Se parler, se parler et encore se parler plus que jamais, des deux côtés. Je crois que c'est vraiment essentiel. Le dialogue a repris, y compris à Singapour, où le ministre de la Défense français, Sébastien Lecornu, a rencontré son homologue australien. Dans ce contexte, la diplomatie parlementaire a un rôle à jouer et sera essentielle pour rétablir des relations de confiance. Elle n’a jamais été interrompue mais a été peu active à cause du Covid et la fermeture de l’Australie. Nous repartons maintenant avec une nouvelle assemblée fédérale avec le départ de Scott Morrison. J’ai des projets, je souhaiterais obtenir la présidence du groupe d'amitié France-Australie pour mettre en place une diplomatie parlementaire active. Si nous voulons que la France résonne dans les campagnes australiennes, cela passera aussi par les parlementaires. Je pense que nous avons beaucoup d'affinités et de choses en commun. En revanche, il ne faut pas croire que demain matin, nous allons signer un nouveau contrat de sous-marins. Ce n'est pas le sujet, pour le moment on se parle et on voit sur quoi on peut avancer. Le président a parlé de lutte contre le réchauffement climatique notamment. J'ai plein de pistes, plein d'idées en tête.
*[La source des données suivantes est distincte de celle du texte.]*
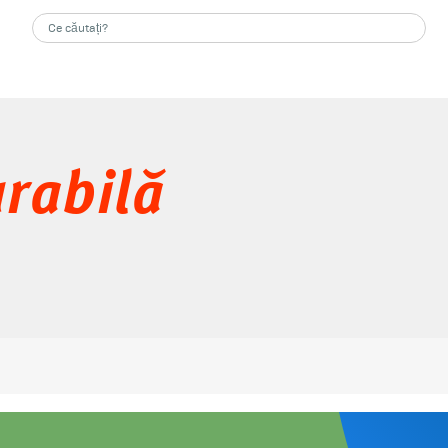
rabilă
Vous évoquez la lutte contre le réchauffement climatique. Vous avez participé à une formation pour les parlementaires sur ces sujets. Qu’en avez-vous tiré ?
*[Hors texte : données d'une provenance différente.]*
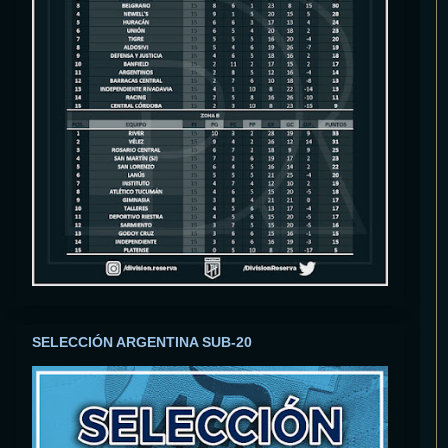
SELECCIÓN ARGENTINA SUB-20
La question posée est « comment les parlementaires peuvent peser plus sur les différents projets de loi qui pourraient accélérer tout ce qui est mesures de lutte contre le changement climatique et de lutte contre la perte de biodiversité ». Mais cette formation fait l'hypothèse - par son intitulé de sensibilisation - que nous ne savons rien. Malgré tout, je ne regrette pas d'y être allée. J'ai échangé avec deux scientifiques très intéressants.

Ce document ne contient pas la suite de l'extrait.